**How to complete this task**:
Please restate, word for word, the lines below that begin at the one with "Batang ke Jakarta, Sapa Hangat Warga" and end at the one with "Prabowo: Kepemimpinan Tak Bisa". Leave out all other lines.

*-*-*

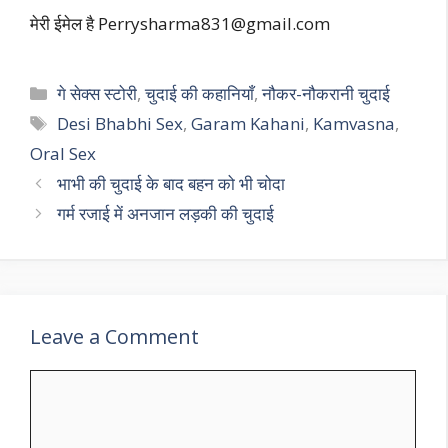
मेरी ईमेल है
Perrysharma831@gmail.com
Categories
गे सेक्स स्टोरी
,
चुदाई की कहानियाँ
,
नौकर-नौकरानी चुदाई
Tags
Desi Bhabhi Sex
,
Garam Kahani
,
Kamvasna
,
Oral Sex
भाभी की चुदाई के बाद बहन को भी चोदा
गर्म रजाई में अनजान लड़की की चुदाई
Leave a Comment
Comment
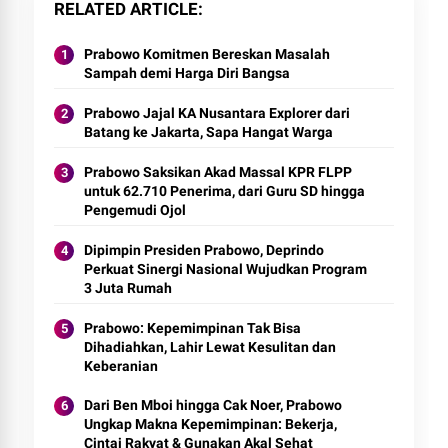
RELATED ARTICLE
Prabowo Komitmen Bereskan Masalah
Sampah demi Harga Diri Bangsa
Prabowo Jajal KA Nusantara Explorer dari
Batang ke Jakarta, Sapa Hangat Warga
Prabowo Saksikan Akad Massal KPR FLPP
untuk 62.710 Penerima, dari Guru SD hingga
Pengemudi Ojol
Dipimpin Presiden Prabowo, Deprindo
Perkuat Sinergi Nasional Wujudkan Program
3 Juta Rumah
Prabowo: Kepemimpinan Tak Bisa
Dihadiahkan, Lahir Lewat Kesulitan dan
Keberanian
Dari Ben Mboi hingga Cak Noer, Prabowo
Ungkap Makna Kepemimpinan: Bekerja,
Cintai Rakyat & Gunakan Akal Sehat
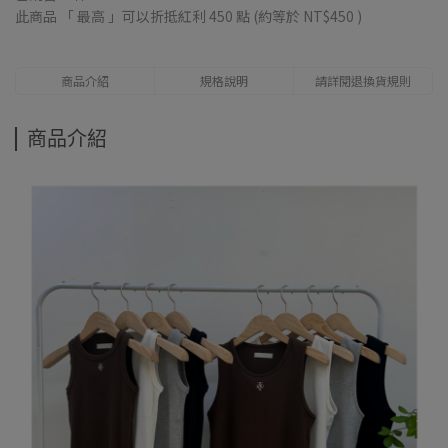
此商品 「 最高 」可以折抵紅利
450
點 (約等於
NT$450
)
商品介紹
規格說明
請詳閱退換貨規則
商品介紹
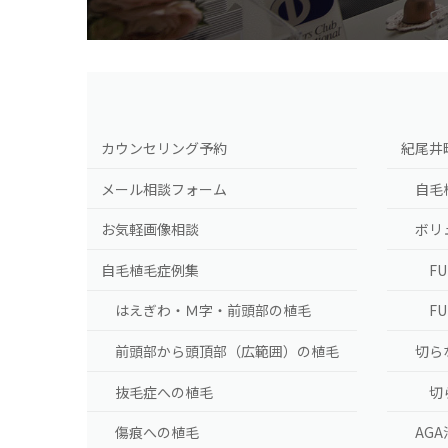
カウンセリング予約
紀尾井
メール相談フォーム
自毛
お気軽画像相談
ボリ
自毛植毛症例集
F
はえぎわ・Ｍ字・前頭部の植毛
F
前頭部から頭頂部（広範囲）の植毛
切ら
抜毛症への植毛
切
傷痕への植毛
AG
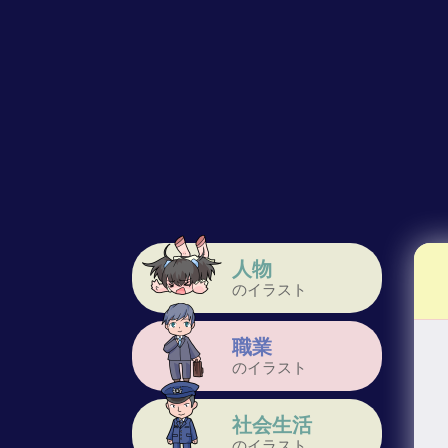
人物
のイラスト
職業
のイラスト
社会生活
のイラスト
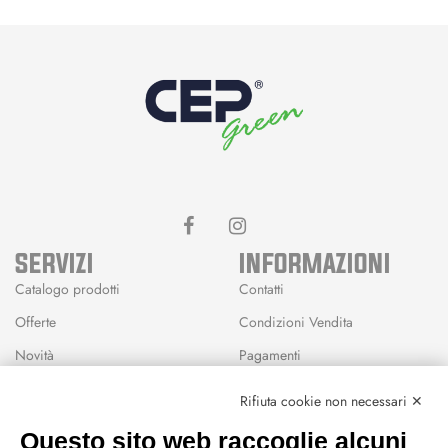
SERVIZI
INFORMAZIONI
Catalogo prodotti
Contatti
Offerte
Condizioni Vendita
Novità
Pagamenti
Marchi
Rifiuta cookie non necessari ✕
Modalità Reso
Questo sito web raccoglie alcuni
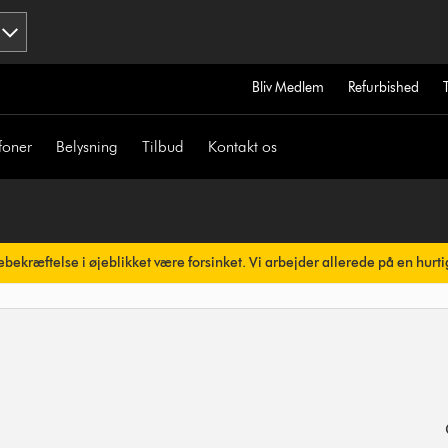
Bliv Medlem
Refurbished
foner
Belysning
Tilbud
Kontakt os
bekræftelse i øjeblikket være forsinket. Vi arbejder allerede på en hurti
omatisk.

*-*-*

**Result of this task**:
Batang ke Jakarta, Sapa Hangat Warga
Prabowo Saksikan Akad Massal KPR FLPP
untuk 62.710 Penerima, dari Guru SD hingga
Pengemudi Ojol
Dipimpin Presiden Prabowo, Deprindo
Perkuat Sinergi Nasional Wujudkan Program
3 Juta Rumah
Prabowo: Kepemimpinan Tak Bisa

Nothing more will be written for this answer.